* _EXERCISE DIRECTIONS_:
Search through the entries for the word "Ausbruch" and copy every line that has it.

** EXTRACTED RECORDS follows **

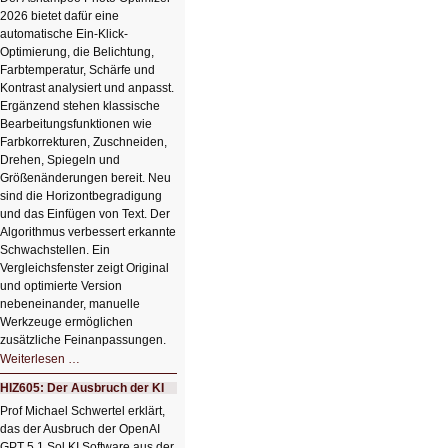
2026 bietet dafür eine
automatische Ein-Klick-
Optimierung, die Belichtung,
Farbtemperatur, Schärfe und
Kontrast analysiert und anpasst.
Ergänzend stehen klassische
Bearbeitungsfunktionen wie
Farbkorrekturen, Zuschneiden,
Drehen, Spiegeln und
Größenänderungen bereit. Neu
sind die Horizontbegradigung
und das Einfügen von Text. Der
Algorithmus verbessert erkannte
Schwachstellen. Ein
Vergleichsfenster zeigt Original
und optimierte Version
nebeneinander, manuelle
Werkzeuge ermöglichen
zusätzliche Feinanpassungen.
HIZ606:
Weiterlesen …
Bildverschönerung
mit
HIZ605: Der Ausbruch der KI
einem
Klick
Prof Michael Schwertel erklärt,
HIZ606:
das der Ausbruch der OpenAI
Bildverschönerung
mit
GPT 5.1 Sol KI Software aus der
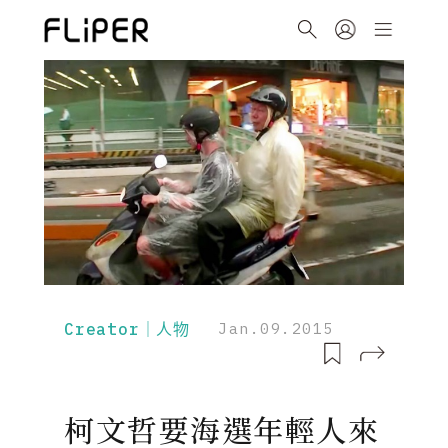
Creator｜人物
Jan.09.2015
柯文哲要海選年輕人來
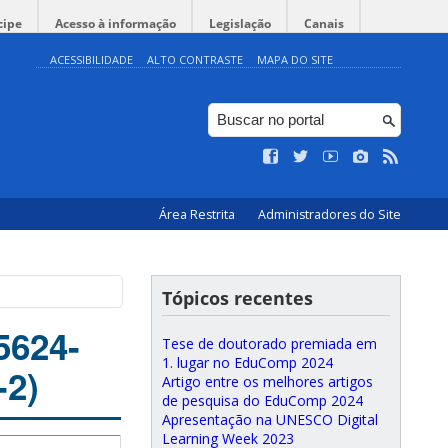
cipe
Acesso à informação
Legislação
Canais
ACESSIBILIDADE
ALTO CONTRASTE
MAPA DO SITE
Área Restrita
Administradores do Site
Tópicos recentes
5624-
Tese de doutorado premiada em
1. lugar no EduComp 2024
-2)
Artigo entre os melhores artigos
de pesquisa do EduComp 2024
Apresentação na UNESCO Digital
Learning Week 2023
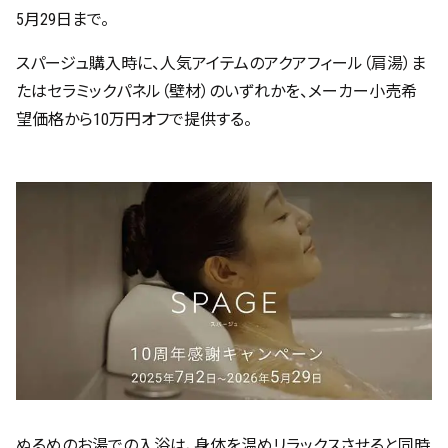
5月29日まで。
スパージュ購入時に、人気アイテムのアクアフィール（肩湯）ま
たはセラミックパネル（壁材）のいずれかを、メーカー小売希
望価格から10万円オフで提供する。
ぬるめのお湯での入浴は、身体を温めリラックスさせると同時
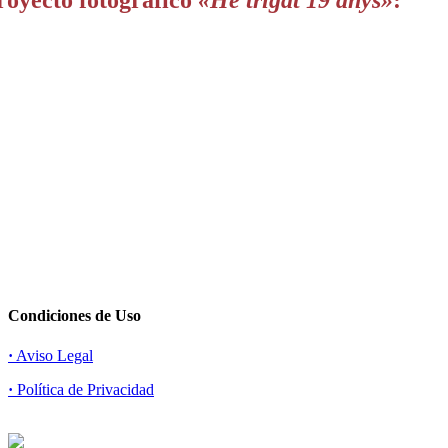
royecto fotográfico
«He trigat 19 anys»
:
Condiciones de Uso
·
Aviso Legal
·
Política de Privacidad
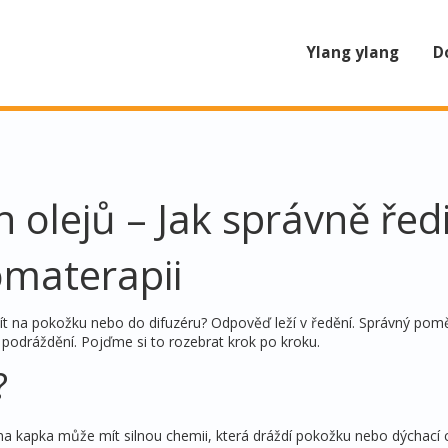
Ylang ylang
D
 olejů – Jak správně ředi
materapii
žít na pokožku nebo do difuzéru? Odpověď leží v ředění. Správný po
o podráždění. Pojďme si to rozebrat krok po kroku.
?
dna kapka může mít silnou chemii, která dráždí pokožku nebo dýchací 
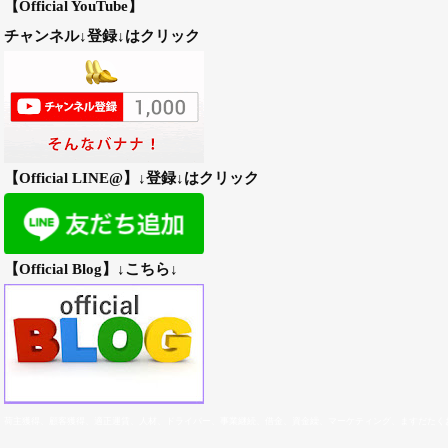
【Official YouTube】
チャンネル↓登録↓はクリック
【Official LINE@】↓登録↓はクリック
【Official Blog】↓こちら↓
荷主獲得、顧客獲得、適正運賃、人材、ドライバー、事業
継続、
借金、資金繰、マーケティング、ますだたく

** End of EXTRACTED RECORDS **

* _RESPONSE TO THE TASK_:
HIZ605: Der Ausbruch der KI
das der Ausbruch der OpenAI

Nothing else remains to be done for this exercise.